BIBLIOBUS Littérature française

Les initiales - Félix Galipaux (1860-1931)

 

A Georges PEYRAT.

 

 

—Entrez! dis-je du ton brusque d'un homme qu'on vient de réveiller tout à coup.

Et mon ami Jules, fit son apparition dans ma chambre. Il enjamba pantalon, habit, chapeau, qui traînaient par terre, et s'asseyant sans plus de façon au pied de mon lit—bien qu'un siège vacant ne fût pas introuvable—il aborda carrément la question, me lançant à brûle-pourpoint cette phrase traîtresse:

—Que fais-tu ce soir?

—Je me coucherai, fis-je en me retournant de l'autre côté pour montrer à mon ami que, s'il s'en allait tout de suite, il me ferait bien plaisir et me permettrait ainsi de reprendre le somme interrompu.

Mais, hélas, Jules était comme l'avare Achéron!

—Eh bien, puisque tu es libre, reprit-il, je t'emmène avec moi chez madame de Saint-Girieix.

—Pourquoi faire?

—Comment, pourquoi faire? mais tu n'as donc pas lu les journaux! Elle donne ce soir un bal splendide dans son hôtel, avec kermesse et tout le tralala, au profit des veuves des matelots suisses morts victimes de leur dévouement pendant cet incendie terrible qui a détruit une partie de Berne! Mais on ne parle que de cette fête; ce sera absolument féerique, il faut y venir!

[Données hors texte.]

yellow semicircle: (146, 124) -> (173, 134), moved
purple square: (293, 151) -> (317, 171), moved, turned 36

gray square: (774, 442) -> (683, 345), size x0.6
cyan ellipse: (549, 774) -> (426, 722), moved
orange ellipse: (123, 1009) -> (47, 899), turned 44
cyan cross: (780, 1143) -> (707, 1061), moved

Judic vendra des pêches, Granier des bretelles, Léonce doit faire du trapèze à 6 mètres de hauteur dans le cour d'honneur, enfin, je compte sur toi.... Eh, bien! qu'est-ce que tu as? tu restes abruti ... on dirait, ma parole que tu ne comprends pas.

 

 

_______________________________________

 

 

—En effet, je ne comprends pas comment toi, qui me connais, toi, mon ami, à qui je n'ai jamais fait le moindre mal, toi qui n'ignores pas ma profonde antipathie pour ces petites fêtes chorégraphiques, tu viennes m'inviter à en subir une.... Oui, je sais, avec toi.... C'est égal, je te remercie du choix, mais je ne puis....

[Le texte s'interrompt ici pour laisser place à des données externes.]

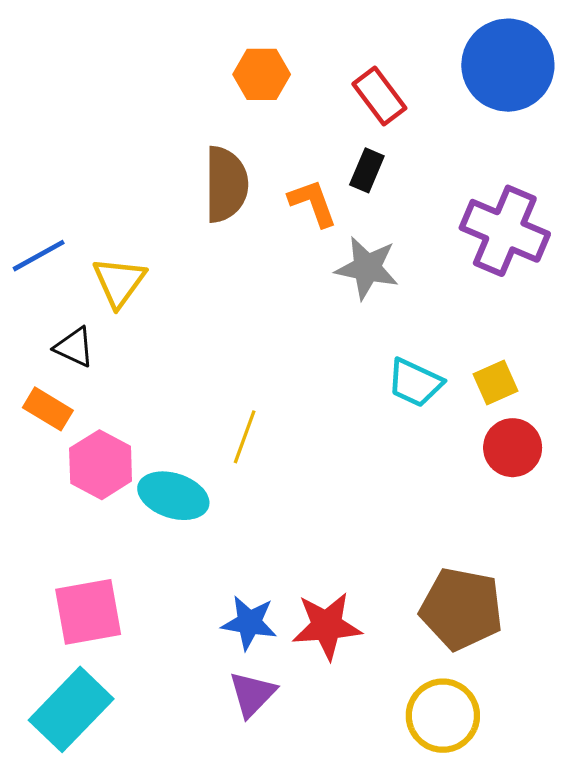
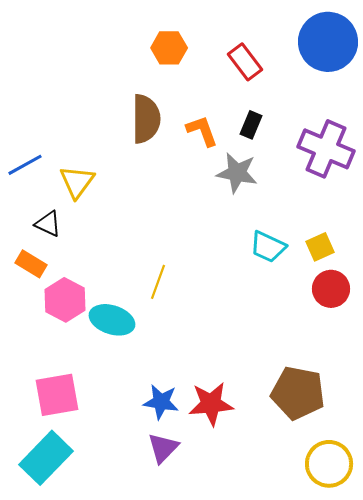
black rectangle: (367, 170) -> (251, 125), moved
yellow circle: (443, 716) -> (329, 464), moved

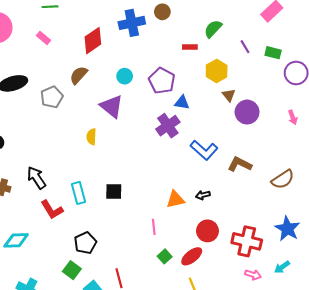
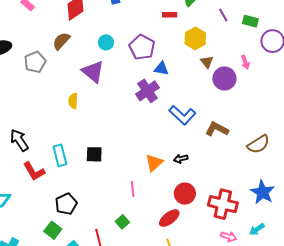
pink arrow: (293, 117) -> (245, 62), moved
orange triangle: (175, 199) -> (154, 163), turned -30
green square: (165, 256) -> (122, 222), moved

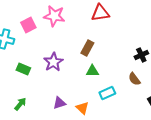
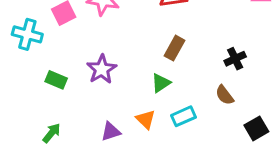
brown rectangle: (87, 48) -> (174, 48), moved
green triangle: (92, 71) -> (161, 83), turned -32
orange triangle: (82, 108) -> (146, 119), moved

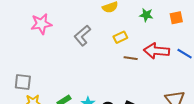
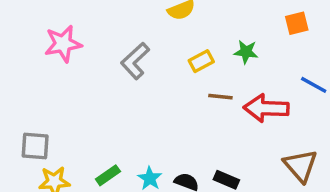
green star: (146, 15) -> (246, 52), moved
red arrow: (157, 51) -> (266, 108), moved

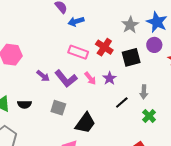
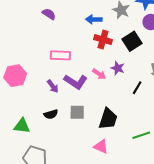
blue arrow: (76, 21) -> (94, 19), moved, turned 35
pink rectangle: (78, 52) -> (60, 55), moved
purple arrow: (43, 76) -> (53, 86), turned 32
black semicircle: (24, 104) -> (51, 114), moved

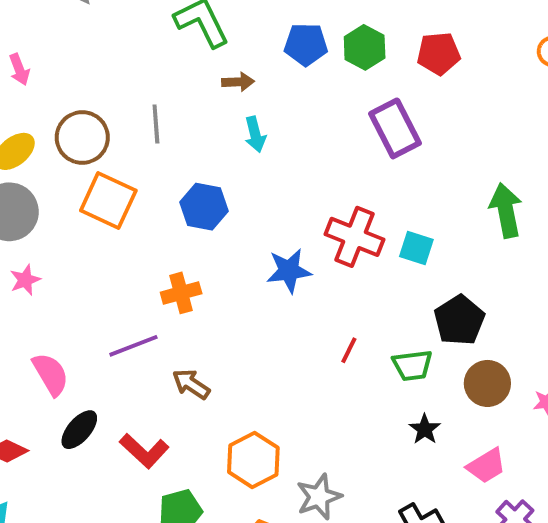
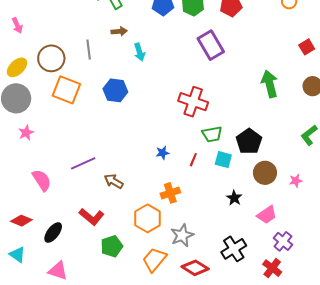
brown arrow: (238, 82) -> (119, 31), moved
cyan square: (416, 248) -> (223, 160), moved
blue star: (289, 271) -> (163, 153), moved, size x0.6
orange cross: (181, 293) -> (170, 193), moved
green trapezoid: (412, 365) -> (212, 134), moved
black ellipse: (79, 430) -> (53, 233), moved

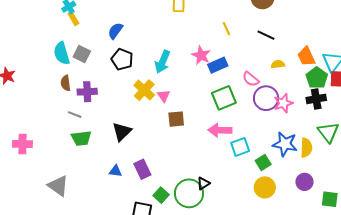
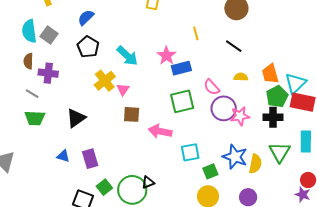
cyan arrow: (162, 62) -> (127, 56), turned -80
pink arrow: (220, 130) -> (160, 131), moved

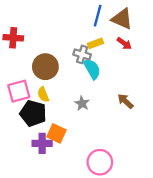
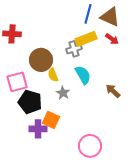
yellow rectangle: (95, 43) -> (86, 39), size x1.5
gray cross: (82, 54) -> (74, 49), turned -35
cyan semicircle: (92, 69) -> (83, 75), moved
yellow semicircle: (43, 94) -> (53, 75), moved
gray star: (82, 103) -> (63, 93), moved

—Oh! voyons, tu ne vas pas me refuser de m'accompagner, à présent surtout que j'ai annoncé ta venue à madame de Saint-Girieix. Ce serait joli ... tu me ferais passer pour un farceur!

—Comment, est-ce que ... maladie subite ... empêchement imprévu....

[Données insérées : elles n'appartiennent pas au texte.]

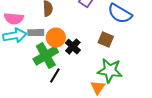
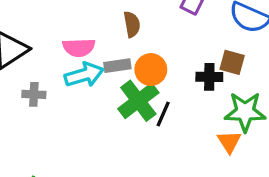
black cross: (73, 47) -> (209, 77), moved, turned -35
black line: (55, 76) -> (163, 114), moved

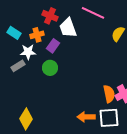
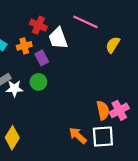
purple rectangle: (53, 46) -> (42, 58), turned -64
white star: (28, 52) -> (14, 88), moved
orange arrow: (86, 117) -> (78, 135), turned 42

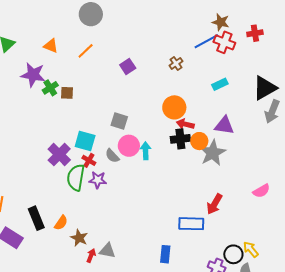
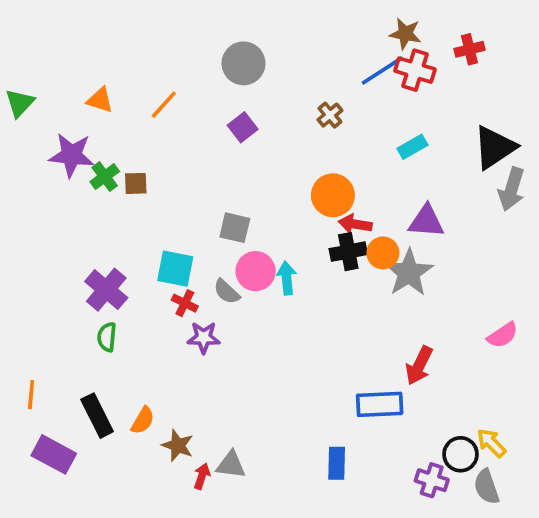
gray circle: (91, 14) -> (243, 63), moved
purple cross: (59, 154) -> (106, 290), moved
green semicircle: (76, 178) -> (107, 337), moved, size x0.6

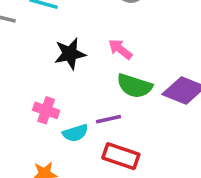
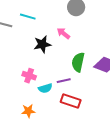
pink arrow: (120, 49) -> (63, 33), moved
green semicircle: (134, 86) -> (78, 62), turned 84

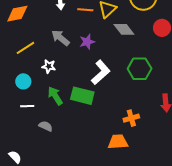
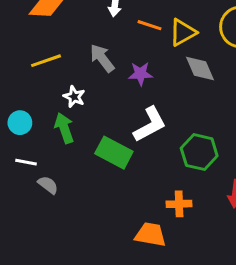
green hexagon: (140, 69) -> (199, 152), moved
cyan circle: (23, 81) -> (20, 123), moved
green arrow: (55, 96) -> (64, 128), moved
white line: (27, 106) -> (26, 162), moved

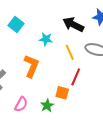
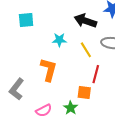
cyan square: (16, 25) -> (26, 20), moved, turned -35
pink semicircle: (21, 104) -> (44, 110), turned 42

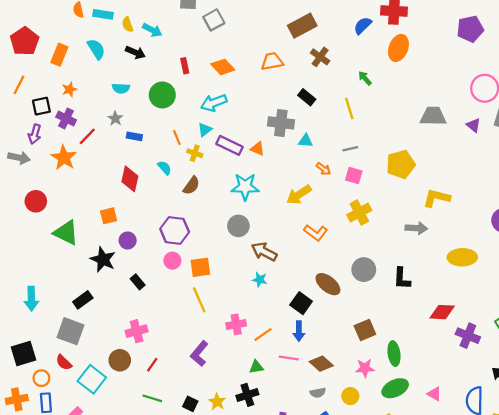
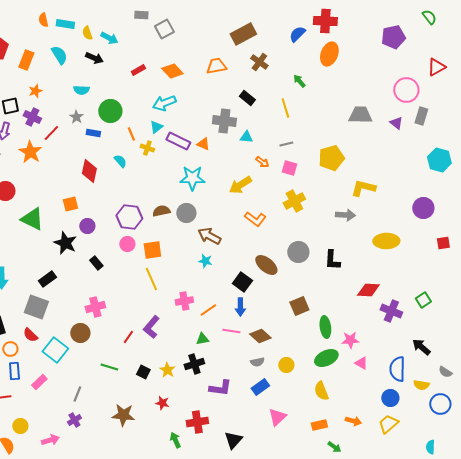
red rectangle: (185, 66) -> (138, 70), turned 72
green circle: (162, 95) -> (110, 111), moved
brown semicircle: (191, 186) -> (161, 211), moved, turned -138
red line: (152, 365) -> (128, 337), moved
pink star: (365, 368) -> (350, 340), moved

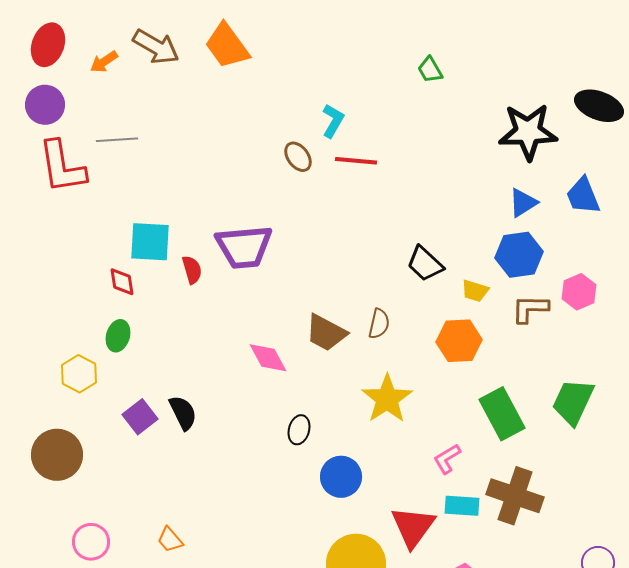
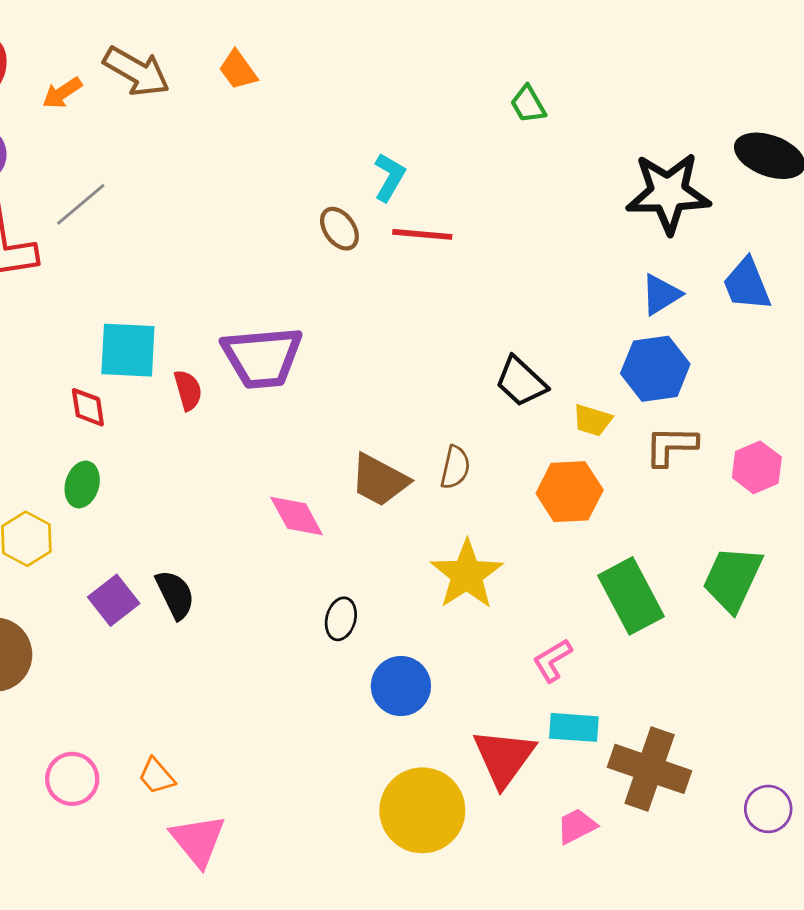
orange trapezoid: (227, 46) -> (238, 70), size x0.6
gray line: (117, 140) -> (81, 204), turned -36
pink hexagon: (579, 292) -> (757, 467), moved
brown cross: (515, 496) -> (650, 769), moved
pink circle: (91, 542) -> (72, 779), moved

—Sont des clichés usés, mon cher.

—Et puis, crois-tu que madame de Saint-Girieix n'aura pas autre chose à faire qu'à te demander de me présenter.... Dans ces soirées-là, c'est à peine si la maîtresse de la maison regarde les gens qu'on lui présente.... Non, va, un de plus, un de moins, ce n'est pas ça qui ...

—Voyons, ce n'est pas sérieux, ce que tu me dis là.

—Parfaitement. Et, tiens, puisque tu n'es pas convaincu, écoute et suis mon raisonnement:

La foule m'énerve, ce soir, on s'étouffera; tu sais quel mal je me donne pour collectionner dix pièces de vingt sous et tu n'ignores pas que pour tenir tête aux assauts nombreux des jeunes bouquetières, aux sollicitations pressantes, des marchandes de programmes, cigares, etc., il faut pouvoir posséder une certaine quantité de ces petits papiers bleus dont la Banque a seule le monopole. De plus je suis extrêmement fatigué et tu trouveras bon....

—Non, non, non, mille fois non. Je viendrai te prendre à dix heures, nous irons y passer un moment, et nous rentrerons bien gentiment nous coucher chacun chez nous. Allons, c'est entendu, tu acceptes?

—Ah! que le diable t'emporte! je m'étais juré de ne pas sortir ce soir.... Eh bien, oui, là! j'irai, mais à une condition sine qua non. C'est que nous n'y resterons pas plus tard que minuit et que tu ne m'obligeras pas à danser la moindre polka?

—Soit!

 

________________________________________

 

 

A dix heures précises, Jules arrivait sous les armes, claque et camélia compris.

Vingt minutes après, nous descendions de voiture devant le perron de l'hôtel de madame de Saint-Girieix.

Lanternes vénitiennes, plantes rares, orchestre Desgranges, sibylle, petits chevaux, rochers factices au milieu desquels serpentait un filet d'eau coloré en vert par un continuel feu de bengale invisible; bref, rien ne manquait.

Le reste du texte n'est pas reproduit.